Page images and extracted text
Content starts
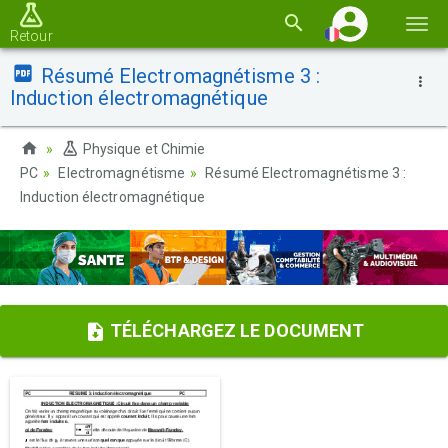
Basc
Retour
la
Résumé Electromagnétisme 3 :
navi
Induction électromagnétique
Physique et Chimie
PC
Electromagnétisme
Résumé Electromagnétisme 3 :
Induction électromagnétique
TÉLÉCHARGEZ LE DOCUMENT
Content ends
_DESCRIPTION OF THE TASK_.
Only the pictures are to be omitted; the records above must otherwise be reproduced exactly.

_WORKED SOLUTION_.
Basc
Retour
la
Résumé Electromagnétisme 3 :
navi
Induction électromagnétique
Physique et Chimie
PC
Electromagnétisme
Résumé Electromagnétisme 3 :
Induction électromagnétique
TÉLÉCHARGEZ LE DOCUMENT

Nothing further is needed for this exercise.